--- ACTION ITEM ---
Restate all of the entries exactly. Any picture in them should be skipped.

--- STUDY MATERIAL ---
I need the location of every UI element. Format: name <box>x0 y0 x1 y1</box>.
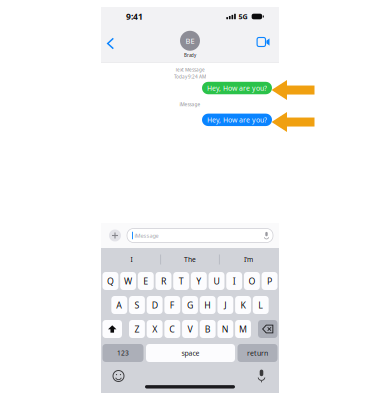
button[interactable]: Add <box>107 226 123 244</box>
staticText: BE <box>186 36 194 46</box>
button[interactable]: G <box>182 296 198 314</box>
staticText: Hey, How are you? <box>207 115 267 124</box>
staticText: return <box>247 348 268 358</box>
staticText: F <box>170 299 175 311</box>
button[interactable]: E <box>138 272 154 290</box>
button[interactable]: Back <box>101 26 117 60</box>
button[interactable]: Y <box>191 272 207 290</box>
staticText: iMessage <box>134 232 158 239</box>
staticText: G <box>187 299 193 311</box>
button[interactable]: I <box>226 272 242 290</box>
button[interactable]: H <box>200 296 216 314</box>
staticText: H <box>204 299 211 311</box>
button[interactable]: D <box>147 296 163 314</box>
staticText: 5G <box>238 12 247 21</box>
button[interactable]: C <box>164 320 180 338</box>
button[interactable]: W <box>120 272 136 290</box>
button[interactable]: M <box>235 320 251 338</box>
staticText: B <box>205 323 211 335</box>
button[interactable]: BE <box>180 29 200 57</box>
staticText: O <box>248 275 255 287</box>
staticText: W <box>124 275 132 287</box>
staticText: 123 <box>117 348 129 358</box>
button[interactable]: R <box>156 272 171 290</box>
staticText: I <box>130 255 132 264</box>
staticText: D <box>152 299 158 311</box>
staticText: J <box>224 299 226 311</box>
button[interactable]: Q <box>102 272 118 290</box>
staticText: I'm <box>244 255 253 264</box>
button[interactable]: U <box>209 272 224 290</box>
staticText: Today 9:24 AM <box>174 74 206 80</box>
button[interactable]: Z <box>129 320 145 338</box>
staticText: Brady <box>184 52 196 58</box>
staticText: Hey, How are you? <box>207 83 267 93</box>
staticText: X <box>152 323 157 335</box>
staticText: P <box>267 275 272 287</box>
button[interactable]: Shift <box>102 320 122 338</box>
button[interactable]: Delete <box>258 320 278 338</box>
button[interactable]: Emoji <box>108 367 130 385</box>
staticText: iMessage <box>180 101 200 108</box>
staticText: space <box>182 348 200 358</box>
button[interactable]: 123 <box>102 344 144 362</box>
button[interactable]: A <box>111 296 127 314</box>
staticText: C <box>169 323 175 335</box>
staticText: Z <box>134 323 140 335</box>
staticText: E <box>143 275 148 287</box>
staticText: Y <box>196 275 201 287</box>
staticText: M <box>239 323 247 335</box>
button[interactable]: S <box>129 296 145 314</box>
button[interactable]: J <box>217 296 233 314</box>
button[interactable]: The <box>161 250 219 269</box>
staticText: 9:41 <box>126 11 143 22</box>
staticText: R <box>161 275 166 287</box>
button[interactable]: K <box>235 296 251 314</box>
button[interactable]: I'm <box>220 250 278 269</box>
staticText: U <box>214 275 220 287</box>
staticText: L <box>258 299 263 311</box>
button[interactable]: return <box>238 344 278 362</box>
staticText: T <box>179 275 184 287</box>
button[interactable]: N <box>217 320 233 338</box>
staticText: A <box>116 299 122 311</box>
button[interactable]: T <box>173 272 189 290</box>
staticText: Text Message <box>175 67 205 73</box>
button[interactable]: X <box>147 320 163 338</box>
button[interactable]: P <box>262 272 278 290</box>
staticText: Q <box>107 275 114 287</box>
button[interactable]: FaceTime <box>256 26 278 60</box>
staticText: K <box>240 299 246 311</box>
staticText: N <box>222 323 229 335</box>
button[interactable]: Dictation <box>250 367 272 385</box>
button[interactable]: O <box>244 272 260 290</box>
staticText: I <box>233 275 236 287</box>
button[interactable]: B <box>200 320 216 338</box>
button[interactable]: I <box>102 250 160 269</box>
staticText: S <box>134 299 140 311</box>
staticText: The <box>184 255 196 264</box>
button[interactable]: F <box>164 296 180 314</box>
button[interactable]: L <box>253 296 269 314</box>
button[interactable]: space <box>146 344 235 362</box>
button[interactable]: V <box>182 320 198 338</box>
staticText: V <box>188 323 192 335</box>
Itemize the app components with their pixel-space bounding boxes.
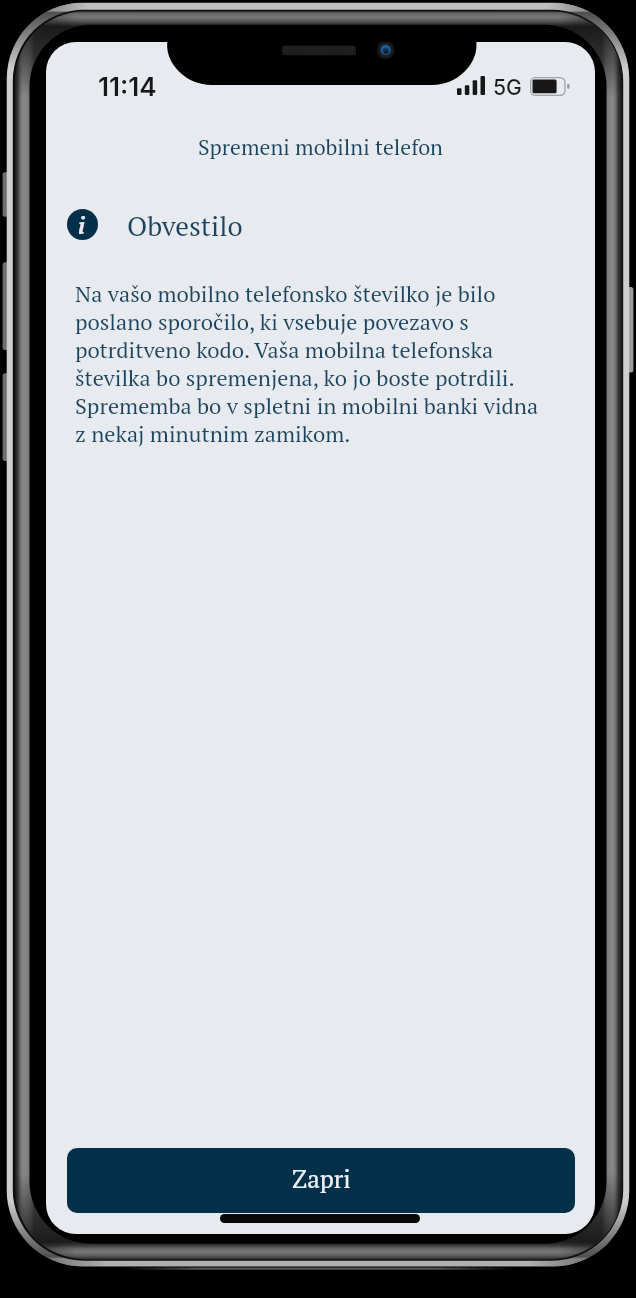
staticText: i (78, 210, 85, 240)
button[interactable]: Zapri (67, 1148, 575, 1213)
staticText: Spremeni mobilni telefon (198, 133, 443, 162)
staticText: 5G (493, 74, 522, 100)
staticText: 11:14 (98, 71, 157, 102)
staticText: Zapri (292, 1162, 351, 1195)
staticText: Na vašo mobilno telefonsko številko je b… (75, 279, 545, 448)
staticText: Obvestilo (127, 208, 243, 244)
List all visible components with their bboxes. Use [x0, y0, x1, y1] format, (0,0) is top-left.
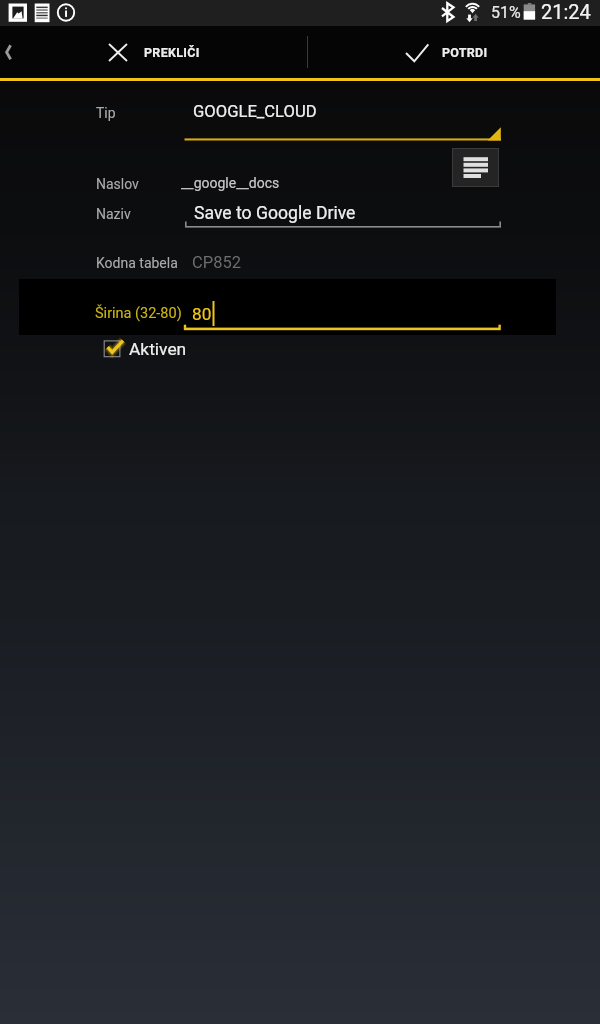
staticText: __google__docs	[181, 175, 280, 191]
button[interactable]	[19, 279, 556, 335]
button[interactable]: Browse	[452, 148, 499, 187]
staticText: Save to Google Drive	[194, 203, 356, 224]
button[interactable]: POTRDI	[300, 27, 592, 78]
staticText: Kodna tabela	[96, 255, 178, 271]
button[interactable]: Aktiven	[100, 336, 187, 362]
staticText: Širina (32-80)	[95, 305, 182, 322]
staticText: Naziv	[96, 206, 131, 222]
staticText: Aktiven	[129, 339, 187, 359]
staticText: 21:24	[541, 0, 591, 23]
staticText: GOOGLE_CLOUD	[193, 102, 317, 121]
staticText: 80	[192, 304, 212, 324]
staticText: Naslov	[96, 176, 139, 192]
staticText: PREKLIČI	[144, 45, 200, 60]
staticText: Tip	[96, 105, 116, 121]
button[interactable]: PREKLIČI	[0, 27, 307, 78]
staticText: 51%	[491, 3, 521, 22]
staticText: CP852	[192, 253, 241, 272]
staticText: POTRDI	[442, 45, 488, 60]
button[interactable]: Navigate up	[0, 27, 20, 78]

--- ANSWER TO THIS EXERCISE ---
I need the location of every UI element. Format: name <box>x0 y0 x1 y1</box>.
button[interactable]: Add <box>107 226 123 244</box>
staticText: BE <box>186 36 194 46</box>
button[interactable]: G <box>182 296 198 314</box>
staticText: Hey, How are you? <box>207 115 267 124</box>
staticText: return <box>247 348 268 358</box>
staticText: F <box>170 299 175 311</box>
button[interactable]: E <box>138 272 154 290</box>
button[interactable]: Back <box>101 26 117 60</box>
button[interactable]: Y <box>191 272 207 290</box>
staticText: iMessage <box>134 232 158 239</box>
staticText: G <box>187 299 193 311</box>
button[interactable]: I <box>226 272 242 290</box>
button[interactable]: H <box>200 296 216 314</box>
staticText: H <box>204 299 211 311</box>
button[interactable]: D <box>147 296 163 314</box>
staticText: 5G <box>238 12 247 21</box>
button[interactable]: C <box>164 320 180 338</box>
button[interactable]: W <box>120 272 136 290</box>
button[interactable]: M <box>235 320 251 338</box>
staticText: B <box>205 323 211 335</box>
button[interactable]: BE <box>180 29 200 57</box>
staticText: O <box>248 275 255 287</box>
staticText: W <box>124 275 132 287</box>
staticText: 123 <box>117 348 129 358</box>
button[interactable]: R <box>156 272 171 290</box>
staticText: I <box>130 255 132 264</box>
staticText: D <box>152 299 158 311</box>
staticText: J <box>224 299 226 311</box>
button[interactable]: Q <box>102 272 118 290</box>
staticText: I'm <box>244 255 253 264</box>
button[interactable]: U <box>209 272 224 290</box>
staticText: Today 9:24 AM <box>174 74 206 80</box>
button[interactable]: Z <box>129 320 145 338</box>
staticText: Brady <box>184 52 196 58</box>
staticText: Hey, How are you? <box>207 83 267 93</box>
staticText: X <box>152 323 157 335</box>
staticText: P <box>267 275 272 287</box>
button[interactable]: Shift <box>102 320 122 338</box>
button[interactable]: Delete <box>258 320 278 338</box>
button[interactable]: Emoji <box>108 367 130 385</box>
staticText: iMessage <box>180 101 200 108</box>
staticText: space <box>182 348 200 358</box>
button[interactable]: 123 <box>102 344 144 362</box>
button[interactable]: A <box>111 296 127 314</box>
staticText: C <box>169 323 175 335</box>
staticText: Z <box>134 323 140 335</box>
staticText: E <box>143 275 148 287</box>
staticText: Y <box>196 275 201 287</box>
staticText: M <box>239 323 247 335</box>
button[interactable]: S <box>129 296 145 314</box>
button[interactable]: J <box>217 296 233 314</box>
button[interactable]: The <box>161 250 219 269</box>
staticText: 9:41 <box>126 11 143 22</box>
staticText: R <box>161 275 166 287</box>
button[interactable]: K <box>235 296 251 314</box>
button[interactable]: I'm <box>220 250 278 269</box>
staticText: U <box>214 275 220 287</box>
staticText: L <box>258 299 263 311</box>
button[interactable]: return <box>238 344 278 362</box>
staticText: T <box>179 275 184 287</box>
button[interactable]: N <box>217 320 233 338</box>
staticText: A <box>116 299 122 311</box>
button[interactable]: T <box>173 272 189 290</box>
staticText: Text Message <box>175 67 205 73</box>
button[interactable]: X <box>147 320 163 338</box>
button[interactable]: P <box>262 272 278 290</box>
staticText: Q <box>107 275 114 287</box>
button[interactable]: FaceTime <box>256 26 278 60</box>
staticText: K <box>240 299 246 311</box>
staticText: N <box>222 323 229 335</box>
button[interactable]: Dictation <box>250 367 272 385</box>
button[interactable]: O <box>244 272 260 290</box>
staticText: I <box>233 275 236 287</box>
button[interactable]: B <box>200 320 216 338</box>
button[interactable]: I <box>102 250 160 269</box>
staticText: S <box>134 299 140 311</box>
staticText: The <box>184 255 196 264</box>
button[interactable]: F <box>164 296 180 314</box>
button[interactable]: L <box>253 296 269 314</box>
button[interactable]: space <box>146 344 235 362</box>
button[interactable]: V <box>182 320 198 338</box>
staticText: V <box>188 323 192 335</box>
Itemize the app components with their pixel-space bounding boxes.
staticText: i (78, 210, 85, 240)
button[interactable]: Zapri (67, 1148, 575, 1213)
staticText: Spremeni mobilni telefon (198, 133, 443, 162)
staticText: 5G (493, 74, 522, 100)
staticText: 11:14 (98, 71, 157, 102)
staticText: Zapri (292, 1162, 351, 1195)
staticText: Na vašo mobilno telefonsko številko je b… (75, 279, 545, 448)
staticText: Obvestilo (127, 208, 243, 244)
List all visible components with their bboxes. Use [x0, y0, x1, y1] format, (0,0) is top-left.
staticText: __google__docs	[181, 175, 280, 191]
button[interactable]	[19, 279, 556, 335]
button[interactable]: Browse	[452, 148, 499, 187]
staticText: Save to Google Drive	[194, 203, 356, 224]
button[interactable]: POTRDI	[300, 27, 592, 78]
staticText: Kodna tabela	[96, 255, 178, 271]
button[interactable]: Aktiven	[100, 336, 187, 362]
staticText: Širina (32-80)	[95, 305, 182, 322]
staticText: Naziv	[96, 206, 131, 222]
staticText: Aktiven	[129, 339, 187, 359]
staticText: 21:24	[541, 0, 591, 23]
staticText: GOOGLE_CLOUD	[193, 102, 317, 121]
staticText: 80	[192, 304, 212, 324]
staticText: Naslov	[96, 176, 139, 192]
staticText: PREKLIČI	[144, 45, 200, 60]
staticText: Tip	[96, 105, 116, 121]
button[interactable]: PREKLIČI	[0, 27, 307, 78]
staticText: 51%	[491, 3, 521, 22]
staticText: CP852	[192, 253, 241, 272]
staticText: POTRDI	[442, 45, 488, 60]
button[interactable]: Navigate up	[0, 27, 20, 78]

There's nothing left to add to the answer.